A distanza di 6 anni da Sogno di una notte di mezza estate, Daniel Auteuil torna dietro alla macchina da presa con La misura del dubbio (Le Fil), avvincente dramma processuale ispirato a una storia vera. Curata dallo stesso Auteuil in collaborazione con Steven Mitz, la sceneggiatura è stata infatti adattata dal racconto Au Guet-Apens, chroniques de la justice pénale ordinaire di Maître Mô, pseudonimo di Jean-Yves Moyart, stimato avvocato difensore che in un blog raccontava le sue esperienze in aula.

Daniel Auteuil

Presentato in anteprima al 77° Festival di Cannes, La misura del dubbio racconta la vicenda dell’avvocato Jean Monier (Daniel Auteuil) nel caso istruito contro Nicolas Milik (Grégory Gadebois), padre di famiglia accusato di aver ucciso la moglie.
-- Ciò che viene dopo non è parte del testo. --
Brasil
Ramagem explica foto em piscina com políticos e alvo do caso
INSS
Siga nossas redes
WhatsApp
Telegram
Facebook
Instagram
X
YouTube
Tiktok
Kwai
Da quando ha fatto assolvere un assassino recidivo, Monier non accetta più casi di giustizia penale. Una sera, l’ex moglie Annie (Sidse Babett Knudsen) con la quale condivide lo studio visti i buoni rapporti mantenuti, riceve una telefonata dalla Gendarmerie che richiede un avvocato d’ufficio. Visto che è molto affaticata, Jean decide di farle un favore prendendo il suo posto con il proposito di consegnarle le carte il giorno dopo.

Grégory Gadebois

Milik è come un gigante buono, senza precedenti, che soffre per la lontananza dai suoi 5 figli e per l’omicidio della moglie che non potrà mai più rivedere: un’alcolista che spesso dormiva sulle panchine e tutti sapevano quanto fosse pessima come madre. Il suo unico amico, arrestato insieme a lui per complicità, è un ex soldato proprietario del bar dove l’imputato è stato visto per l’ultima volta.
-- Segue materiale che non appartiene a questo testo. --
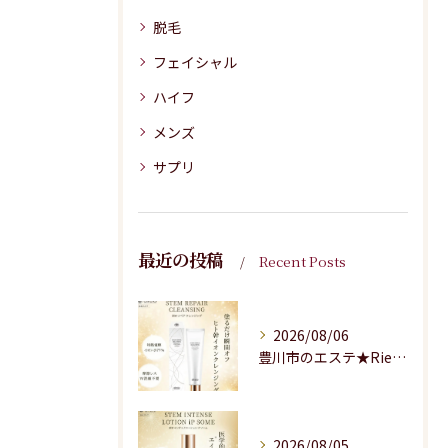
脱毛
フェイシャル
ハイフ
メンズ
サプリ
最近の投稿
Recent Posts
2026/08/06
豊川市のエステ★Riesaの商品紹介★
2026/08/05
Tutto, in buona sostanza, congiura per far vacillare le certezze dell’avvocato; il quale, convinto dell’innocenza del suo cliente, è disposto a tutto pur di fargli vincere il processo in Corte d’Assise ritrovando così il senso della propria vocazione. Ma a quale prezzo?

La misura del dubbio è stato girato in Camargue, unica licenza che Auteuil si è concesso dalla storia poiché parte integrante del suo vissuto personale. All’inizio poco riconoscibile, la Camargue si fa via via più presente con i suoi colori e le sue stagioni che si rincorrono con lentezza, come le tempistiche processuali.

Nonostante l’argomento trattato, il film scorre placido senza che lo spettatore venga mai realmente sorpreso dagli accadimenti, come a voler seguire il medesimo percorso interiore del protagonista: senza drammi, prendendo ciò che la vita è in grado di offrire e cercando, con calma e serenità, di ricavarne il meglio.